#### DATASET EXTRACT:
= = = = =

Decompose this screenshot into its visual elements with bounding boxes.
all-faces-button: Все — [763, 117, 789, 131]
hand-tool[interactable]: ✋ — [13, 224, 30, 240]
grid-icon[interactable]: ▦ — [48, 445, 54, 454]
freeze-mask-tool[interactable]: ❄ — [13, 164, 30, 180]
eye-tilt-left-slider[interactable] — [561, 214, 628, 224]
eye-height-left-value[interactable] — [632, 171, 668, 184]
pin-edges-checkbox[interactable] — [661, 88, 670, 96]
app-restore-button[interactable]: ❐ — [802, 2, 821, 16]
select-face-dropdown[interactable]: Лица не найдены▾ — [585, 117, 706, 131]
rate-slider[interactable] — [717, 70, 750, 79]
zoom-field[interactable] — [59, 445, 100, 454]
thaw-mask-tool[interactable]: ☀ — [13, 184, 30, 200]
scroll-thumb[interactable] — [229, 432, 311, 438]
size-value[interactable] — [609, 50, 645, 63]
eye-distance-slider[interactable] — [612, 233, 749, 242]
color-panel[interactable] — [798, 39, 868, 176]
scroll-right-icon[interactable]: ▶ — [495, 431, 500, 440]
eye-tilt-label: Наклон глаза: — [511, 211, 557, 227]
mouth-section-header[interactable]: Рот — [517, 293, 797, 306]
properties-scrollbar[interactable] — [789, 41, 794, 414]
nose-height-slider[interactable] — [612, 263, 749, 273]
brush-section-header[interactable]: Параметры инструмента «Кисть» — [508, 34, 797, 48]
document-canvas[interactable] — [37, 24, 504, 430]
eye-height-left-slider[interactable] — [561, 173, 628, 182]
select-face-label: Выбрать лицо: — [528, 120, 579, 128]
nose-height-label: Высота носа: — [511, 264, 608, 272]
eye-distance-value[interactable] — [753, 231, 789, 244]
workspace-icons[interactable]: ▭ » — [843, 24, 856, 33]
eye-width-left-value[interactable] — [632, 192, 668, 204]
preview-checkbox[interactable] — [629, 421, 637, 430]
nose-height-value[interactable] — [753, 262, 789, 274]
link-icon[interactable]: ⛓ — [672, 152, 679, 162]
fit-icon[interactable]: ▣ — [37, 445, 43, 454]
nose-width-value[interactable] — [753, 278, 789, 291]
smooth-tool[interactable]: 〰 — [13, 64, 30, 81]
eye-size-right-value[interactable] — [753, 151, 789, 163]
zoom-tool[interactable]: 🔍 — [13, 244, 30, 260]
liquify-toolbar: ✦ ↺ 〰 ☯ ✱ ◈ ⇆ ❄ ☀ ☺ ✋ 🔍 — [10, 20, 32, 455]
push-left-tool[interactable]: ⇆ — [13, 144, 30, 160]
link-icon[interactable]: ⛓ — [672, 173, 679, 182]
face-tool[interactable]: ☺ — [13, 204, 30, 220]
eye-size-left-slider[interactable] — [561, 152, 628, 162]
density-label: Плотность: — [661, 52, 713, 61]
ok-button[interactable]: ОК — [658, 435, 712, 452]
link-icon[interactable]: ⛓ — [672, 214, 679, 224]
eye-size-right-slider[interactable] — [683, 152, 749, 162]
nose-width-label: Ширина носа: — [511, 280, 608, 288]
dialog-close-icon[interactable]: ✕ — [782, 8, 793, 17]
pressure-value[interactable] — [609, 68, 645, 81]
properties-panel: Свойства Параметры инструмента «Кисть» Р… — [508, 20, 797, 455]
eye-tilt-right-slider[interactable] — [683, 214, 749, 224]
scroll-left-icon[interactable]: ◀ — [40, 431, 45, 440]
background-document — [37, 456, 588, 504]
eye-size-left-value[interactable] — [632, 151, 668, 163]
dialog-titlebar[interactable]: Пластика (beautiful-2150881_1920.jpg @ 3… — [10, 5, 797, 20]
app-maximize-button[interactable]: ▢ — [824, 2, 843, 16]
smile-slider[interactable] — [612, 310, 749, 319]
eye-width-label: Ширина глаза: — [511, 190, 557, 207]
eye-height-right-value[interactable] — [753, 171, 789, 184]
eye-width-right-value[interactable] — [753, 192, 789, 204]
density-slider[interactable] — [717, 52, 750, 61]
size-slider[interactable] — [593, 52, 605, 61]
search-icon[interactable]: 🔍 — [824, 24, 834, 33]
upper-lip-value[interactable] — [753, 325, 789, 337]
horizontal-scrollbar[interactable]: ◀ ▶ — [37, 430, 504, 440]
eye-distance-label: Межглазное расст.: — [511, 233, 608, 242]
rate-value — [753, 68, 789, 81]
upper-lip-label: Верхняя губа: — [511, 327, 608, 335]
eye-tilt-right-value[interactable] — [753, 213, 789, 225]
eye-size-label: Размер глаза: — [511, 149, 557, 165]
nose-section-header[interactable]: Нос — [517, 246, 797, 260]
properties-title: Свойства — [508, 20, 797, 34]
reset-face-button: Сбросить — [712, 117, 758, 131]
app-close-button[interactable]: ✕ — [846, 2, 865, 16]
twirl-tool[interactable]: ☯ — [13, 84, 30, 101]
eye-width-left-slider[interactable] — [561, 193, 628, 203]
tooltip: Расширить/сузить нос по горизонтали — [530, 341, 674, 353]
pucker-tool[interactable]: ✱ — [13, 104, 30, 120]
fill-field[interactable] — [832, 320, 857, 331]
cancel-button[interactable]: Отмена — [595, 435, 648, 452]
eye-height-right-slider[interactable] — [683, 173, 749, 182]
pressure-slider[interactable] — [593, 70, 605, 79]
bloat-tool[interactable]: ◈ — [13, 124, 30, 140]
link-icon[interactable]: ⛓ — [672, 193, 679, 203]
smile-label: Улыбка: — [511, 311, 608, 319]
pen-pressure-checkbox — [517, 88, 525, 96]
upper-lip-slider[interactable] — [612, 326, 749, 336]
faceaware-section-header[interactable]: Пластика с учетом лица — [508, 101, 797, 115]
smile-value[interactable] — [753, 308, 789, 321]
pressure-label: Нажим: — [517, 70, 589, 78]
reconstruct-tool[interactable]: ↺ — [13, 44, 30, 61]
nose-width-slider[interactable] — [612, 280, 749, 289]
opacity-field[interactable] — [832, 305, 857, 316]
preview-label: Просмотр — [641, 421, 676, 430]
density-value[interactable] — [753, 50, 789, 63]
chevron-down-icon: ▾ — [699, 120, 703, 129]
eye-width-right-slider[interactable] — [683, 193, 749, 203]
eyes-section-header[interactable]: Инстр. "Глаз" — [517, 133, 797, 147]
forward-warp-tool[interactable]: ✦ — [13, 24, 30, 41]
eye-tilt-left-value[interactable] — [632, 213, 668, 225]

= = = = =

#### WHAT YOU SHOULD DO:
The expected answer is one number: the count of lines in the listing that include the string "nose".

#### TASK OUTPUT:
7